Pengaruh dimensi keterampilan sosial terhadap keterampilan politik dapat
ditunjukkan pada Gambar 2.1

Gambar 2.1 Pengaruh Dimensi Keterampilan Sosial terhadap Keterampilan Politik


2.4 Dimensi Keterampilan Politik
Pemeriksaan yang cermat dan teliti terhadap politik organisasi dan keterampilan politik
menunjukkan beberapa aspek penting yang harus dimasukkan dalam konseptualisasi
keterampilan politik. Pemeriksaan ini menunjukkan empat dimensi kritis keterampilan
politik: kecerdasan sosial, pengaruh interpersonal, kemampuan jaringan, dan ketulusan jelas.
Kecerdasan sosial. Individu yang memiliki keterampilan politik memahami interaksi
sosial dengan baik dan akurat dan mampu menafsirkan perilaku mereka, serta perilaku orang
lain. Mereka tajam dengan lingkungan sosial yang beragam dan memiliki kesadaran diri yang
tinggi. Pfeffer (1992) menyebutkan bahwa seseorang yang memiliki karakteristik seperti ini
sensitif terhadap orang lain, dan dia berpendapat bahwa kemampuan untuk mengidentifikasi
dengan orang lain sangat penting untuk mendapatkan hal-hal untuk diri sendiri. Individu
yang cerdik secara sosial sering dipandang sebagai orang cerdik, bahkan pintar, dalam
berhubungan dengan orang lain. (Ayuningtyas, 2008)

12
Pengaruh interpersonal. Secara politik, individu yang terampil memiliki gaya hidup
sederhana dan meyakinkan yang memberikan pengaruh kuat pada orang lain di sekitar
mereka. Pengaruh interpersonal memungkinkan orang untuk beradaptasi dan menyesuaikan
perilaku mereka untuk situasi yang berbeda untuk memperoleh tanggapan yang diinginkan
dari orang lain. Pengaruh dimensi interpersonal menangkap apa yang Pfeffer (1992) sebut
sebagai "fleksibilitas", yang melibatkan adaptasi perilaku seseorang untuk target pengaruh
yang berbeda dalam setting kontekstual yang berbeda untuk mencapai tujuan seseorang.
Kemampuan jaringan. Individu dengan keterampilan politik yang dimilikinya mahir
mengidentifikasi dan mengembangkan beragam kontak dan jaringan. Orang-orang dalam
jaringan ini cenderung untuk memegang aset sebagai sesuatu yang berharga dan diperlukan
untuk keuntungan pribadi dan organisasi yang sukses. Mereka biasanya mempunyai gaya
yang halus. Individu politik terampil dengan mudah mengembangkan persahabatan dan
membangun kuat, aliansi dan koalisi.
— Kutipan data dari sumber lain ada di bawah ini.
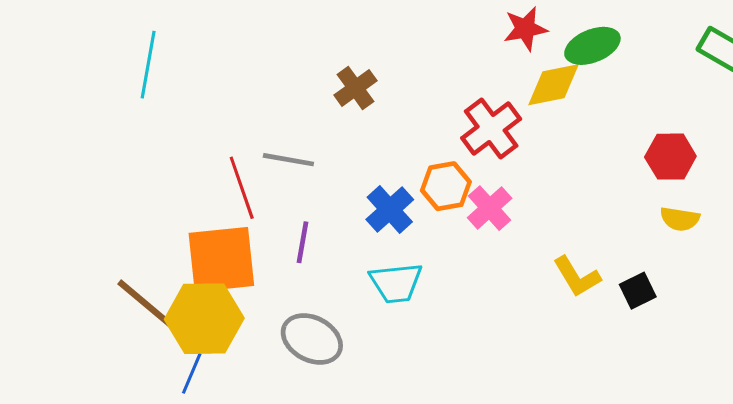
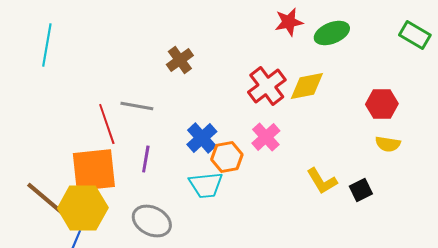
yellow diamond: (553, 85) -> (307, 86), moved
orange hexagon: (446, 186) -> (227, 157), moved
Selain itu, individu yang tinggi dalam kemampuan
jaringan memastikan mereka memiliki posisi untuk membuat dan memanfaatkan peluang
(Pfeffer, 1992). Akhirnya, mereka sering menjadi negosiator terampil dan pembuat
kesepakatan, dan mahir terhadap manajemen konflik. (Ayuningtyas, 2008)
Ketulusan jelas. Individu yang memiliki keterampilan politik muncul di permukaan
sebagai seorang yang memiliki tingkat integritas yang tinggi dan menjadi otentik, dan tulus.
Mereka, atau tampak jujur dan terus terang. Dimensi keterampilan politik ini sangat penting
jika upaya pengaruh menjadi berhasil, karena berfokus pada niat yang dirasakan terhadap
perilaku yang ditampilkan. Sebagaimana dicatat oleh Jones (1990), upaya pengaruh akan
berhasil bila aktor yang dianggap tidak memiliki motif tersembunyi atau kepentingan lain
daripada kepentingan yang ada selama ini. Individu yang tinggi dalam ketulusan jelas
menginspirasi rasa percaya dan kepercayaan dari orang-orang di sekitar mereka karena
tindakan mereka tidak ditafsirkan sebagai tindakan manipulatif atau koersif.
Keempat dimensi keterampilan politik itu yaitu kecerdasan sosial, pengaruh
interpersonal, kemampuan jaringan, dan ketulusan jelas diasumsikan mempunyai hubungan
satu sama lain.(Santoso Budi, 2014)

13
2.5 Kompetensi Politik dalam Organisasi
Kompetensi politik adalah sebuah konstruk yang telah diperkenalkan lebih dari dua
dekade yang lalu untuk membangun sebuah organisasi yang efektif. Namun para ilmuan
organisasi banyak tertidur (dormant) dan lambat menyadari pentingnya keterampilan politik
tersebut. Di awal tahun 1980s, Pfeffer (1981) dan Mintzberg (1983) mengadvokasi perspektif
politik pada organisasi. Keduanya juga menyarankan bahwa untuk menjadi efektif dalam
lingkungan politik, individu seharusnya memiliki keterampilan politik. Penelitian-penelitian
tentang keterampilan politik banyak tidur hingga Ferris dan koleganya (Ferris et al., 1999;
Ferris, Treadway, et al., 2005) mengembangkan sebuah ukuran konstruk dan program
penelitian.
Keterampilan politik ditandai sebagai pola kompetensi sosial yang komprehensif dengan
manifestasi kognitif, afektif dan perilaku yang mempunyai dampak langsung terhadap
outcome atau dampak moderator terhadap hubungan predictor-outcome. Sebuah pandangan
baru yang dishare oleh banyak akademisi adalah bahwa organisasi sudah menjadi sifatnya
sebagai arena politik (Mintzberg, 1985). Dalam hal ini, diasumsikan bahwa meskipun
kinerja, efektivitas, dan kesuksesan karir ditentukan sebagian oleh kecerdasan dan kerja
keras, faktor lain seperti kecerdasan sosial, posisi, dan kecerdasan itu sendiri memainkan
peran penting (misalnya, Luthans, Hodgetts, & Bergen, 1988; Mintzberg, 1983). Pfeffer
(1981) adalah salah satu yang pertama menggunakan istilah "skill politik" dalam literatur
ilmiah. Dia menyarankan bahwa keterampilan politik dibutuhkan untuk menjadi sukses
dalam organisasi. Demikian pula, Mintzberg (1983) mengemukakan bahwa keterampilan
politik disebut sebagai latihan pengaruh melalui persuasi, manipulasi, dan negosiasi.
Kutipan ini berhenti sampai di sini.